Why I Believe in Tech for Good …And Why Investors Should Too
My nascent investment thesis — of sorts
It is hard to be optimistic about tech these days. If in the early 2010s we were all keen and positive, now we’ve seen the consequences — albeit unintended — of big tech.
The tech-lash is real and governments are scrambling and scratching their heads for solutions. Senator Warren wanted to break up big tech. Andrew Yang wanted to give every American a universal basic income to help the country deal with the challenges of automation.
I am not blind to any of this. Speak to everyone I know and they’ll tell you I’ve been vocal and critical about the issues tech companies have helped create. One of them is bias in AI, an issue that is finally being talked about but not as much as I would like. I spent a whole internship looking at the GDPR and what businesses should be doing about it. Although it has its issue, I am glad that something is being done to help preserve the privacy of individuals — at least in Europe.
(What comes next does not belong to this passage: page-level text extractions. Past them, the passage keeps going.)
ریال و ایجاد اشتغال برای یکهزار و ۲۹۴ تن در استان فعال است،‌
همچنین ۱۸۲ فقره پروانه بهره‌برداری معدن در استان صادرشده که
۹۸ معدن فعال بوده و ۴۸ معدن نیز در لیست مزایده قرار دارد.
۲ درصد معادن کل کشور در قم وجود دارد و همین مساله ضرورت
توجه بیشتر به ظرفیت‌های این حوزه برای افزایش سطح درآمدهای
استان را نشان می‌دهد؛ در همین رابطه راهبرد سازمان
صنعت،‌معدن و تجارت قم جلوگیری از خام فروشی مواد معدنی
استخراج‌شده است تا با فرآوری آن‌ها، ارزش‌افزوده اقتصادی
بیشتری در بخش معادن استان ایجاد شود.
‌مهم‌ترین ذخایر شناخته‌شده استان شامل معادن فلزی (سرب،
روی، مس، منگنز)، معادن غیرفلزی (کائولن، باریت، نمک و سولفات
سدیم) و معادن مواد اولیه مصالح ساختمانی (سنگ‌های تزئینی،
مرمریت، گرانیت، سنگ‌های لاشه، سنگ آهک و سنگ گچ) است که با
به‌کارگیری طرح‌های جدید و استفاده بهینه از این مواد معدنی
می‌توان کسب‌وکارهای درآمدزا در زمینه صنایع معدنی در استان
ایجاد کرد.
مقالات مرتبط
Still, I believe that tech can be a force for good.
I’ve seen this first-hand during my undergrad. I was a member of It Happens Here Oxford, a campaign against sexual violence on campus. Through the help of volunteers and amazing people like Joy Buolamwini (who is the amazing founder of the Algorithmic Justice League), we created an app to help survivors of sexual violence and their friends get the information and help they needed in anonymity.
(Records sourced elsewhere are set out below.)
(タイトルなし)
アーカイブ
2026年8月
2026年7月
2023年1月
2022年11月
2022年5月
And I’ve seen this first-hand during my masters, where we were called to come up to leverage tech to help people gain access to legal information or help the elderly learn how to use technology.
I am not the only one who believes this. There are entrepreneurs out there building start-ups that are leveraging tech for good. Chatterbox helps you master a language with the help of refugee teachers. Benevolent AI is using AI for drug discovery, development, and testing.
I am pretty certain that with time we will see even more of them.
But why is this happening now?
1. There are tough challenges yet to be solved
Let’s be honest. We’ve made some steps to make this world a better place. Millions of people have been lifted out of poverty, wars are not as many as they used to be, and some of us have never had it so good. At the same time, the climate crisis is worsening as we speak. If everything was so peachy, we wouldn’t need the UN Sustainable Goals. But here they are for one specific reason: we are still leaving too many people behind and there’s plenty of challenges that we haven’t solved yet.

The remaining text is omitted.